Lantern Pharma's LP-300 Shows 8.3-Month PFS in EGFR L858R Lung Cancer Patients
Event summary
- Lantern Pharma scheduled a Type C meeting with the FDA for mid-May 2026 to discuss protocol amendments for its Phase 2 HARMONIC™ trial of LP-300.
- Emerging data shows LP-300 achieved an 8.3-month median progression-free survival (PFS) in EGFR Exon 21 L858R-mutant NSCLC patients post-TKI therapy.
- The trial's safety data indicates LP-300 adds no significant toxicity to the carboplatin and pemetrexed chemotherapy backbone.

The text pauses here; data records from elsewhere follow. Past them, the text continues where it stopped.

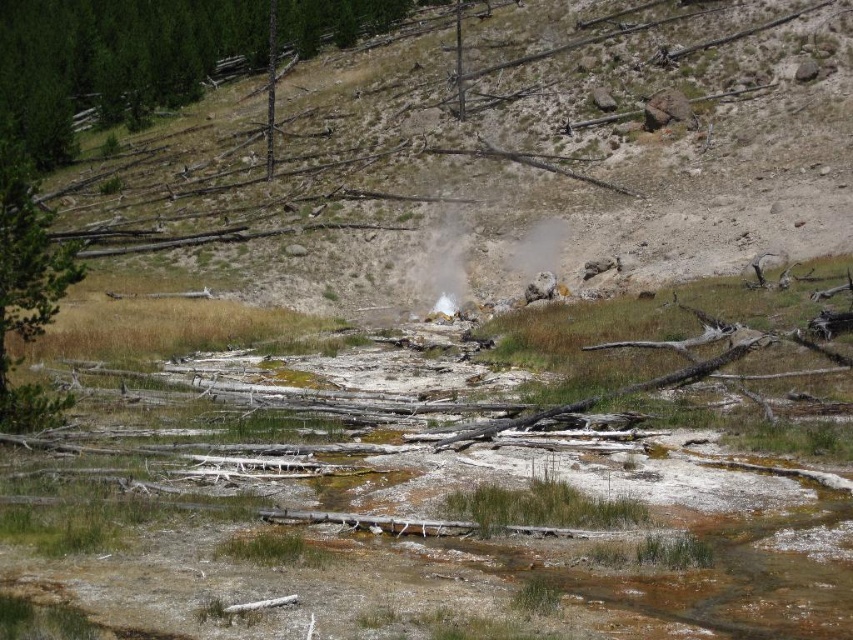 Does brown wood tree at upper left have a smaller size compared to green rough bark tree at left?

No.

Who is more forward, (73, 28) or (53, 394)?

Point (53, 394) is in front.

Locate an element on the screen. brown wood tree at upper left is located at coordinates (114, 60).

Is brown wood tree at upper left behind white vapor at center?

Yes.

The width and height of the screenshot is (853, 640). What do you see at coordinates (114, 60) in the screenshot?
I see `brown wood tree at upper left` at bounding box center [114, 60].

You are a GUI agent. You are given a task and a screenshot of the screen. Output one action in this format:
    pyautogui.click(x=<x>, y=<y>)
    Task: Click on the brown wood tree at upper left
    The height and width of the screenshot is (640, 853).
    Given the screenshot: What is the action you would take?
    pyautogui.click(x=114, y=60)

Which of these two, dull yellowish rock at center or white vapor at center, stands shorter?

With less height is white vapor at center.

Between point (663, 68) and point (450, 292), which one is positioned behind?

The point (663, 68) is more distant.

At what (x,y) coordinates should I click in order to perform the action: click on dull yellowish rock at center. Please return your answer as a coordinate pair (x, y). The height and width of the screenshot is (640, 853). Looking at the image, I should click on [x=502, y=150]. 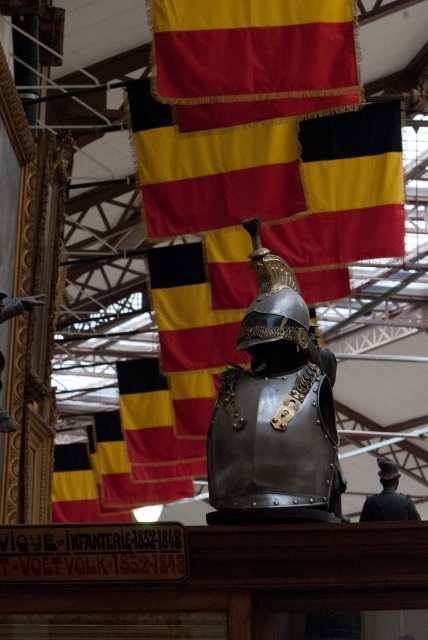 Question: Which point is closer to the camera?

Choices:
 (A) (61, 460)
 (B) (356, 136)

Answer: (B)

Question: Which point is farther from the camera taking this photo?

Choices:
 (A) (415, 506)
 (B) (246, 314)
 (C) (291, 163)
 (D) (121, 488)

Answer: (D)

Question: Where is yellow/red/black fabric at center located in relation to black and yellow fabric flag at center in the image?

Choices:
 (A) right
 (B) left

Answer: (A)

Question: Is yellow/red/black fabric at center below red fabric flag at upper center?

Choices:
 (A) no
 (B) yes

Answer: (B)

Question: Which point is farther to the camera?

Choices:
 (A) (240, 348)
 (B) (287, 289)

Answer: (B)

Question: Is shiny metallic armor at center wider than yellow-black checkered fabric at center?

Choices:
 (A) yes
 (B) no

Answer: (B) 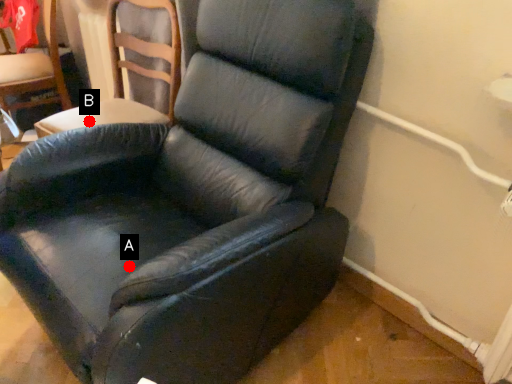 Question: Two points are circled on the image, labeled by A and B beside each circle. Which point is further to the camera?

Choices:
 (A) A is further
 (B) B is further

Answer: (B) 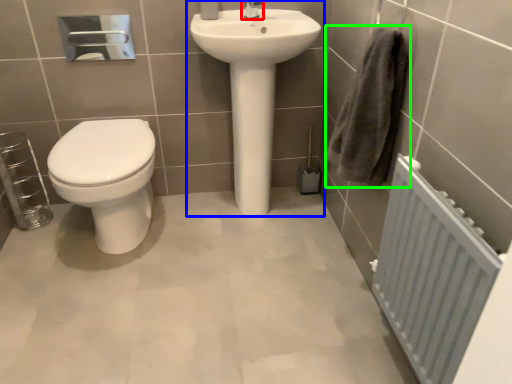 Question: Considering the real-world distances, which object is closest to tap (highlighted by a red box)? sink (highlighted by a blue box) or bath towel (highlighted by a green box).

Choices:
 (A) sink
 (B) bath towel

Answer: (A) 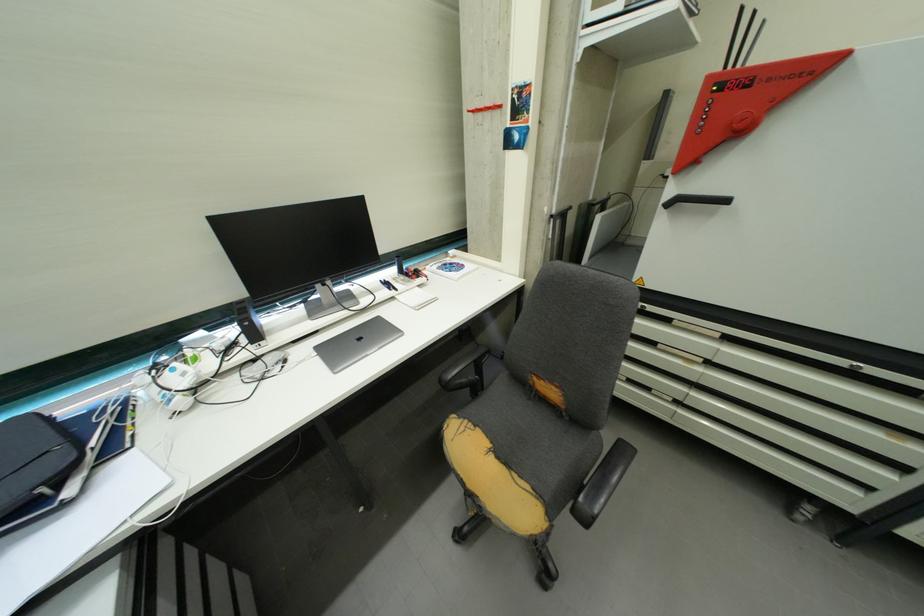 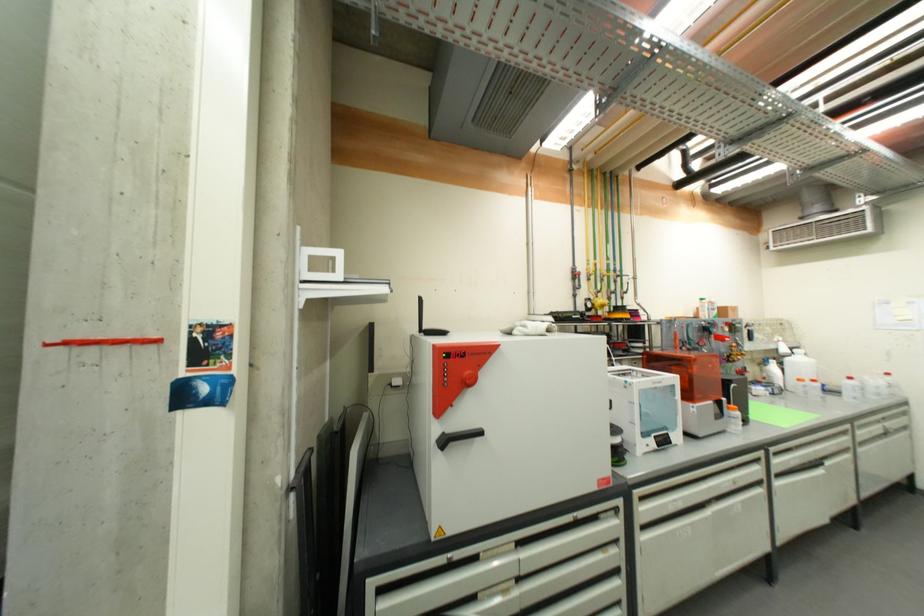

- Lantern proposes focusing future trial enrollment on EGFR Exon 21 L858R patients and increasing LP-300 treatment cycles from 6 to 8.
The big picture
Lantern Pharma's emerging data for LP-300 highlights a potential breakthrough in treating EGFR Exon 21 L858R-mutant NSCLC patients, a subgroup with limited therapeutic options. The company's strategic shift to focus on this mutation aligns with broader trends in precision oncology, where targeted therapies are increasingly tailored to specific genetic profiles. The proposed protocol amendments and FDA meeting reflect Lantern's efforts to navigate the regulatory landscape while positioning LP-300 as a differentiated treatment option in a growing market.
What we're watching
- Regulatory Alignment
- Whether the FDA will concur with Lantern's proposed protocol amendments, which aim to sharpen the trial design around L858R patients.
- Clinical Validation
- How the emerging PFS data for LP-300 will hold up in larger cohorts and whether the observed benefits will be reproducible.
- Commercial Potential
- The pace at which Lantern can leverage the L858R mutation's prevalence in never-smoker populations, particularly in Asia, to expand LP-300's market reach.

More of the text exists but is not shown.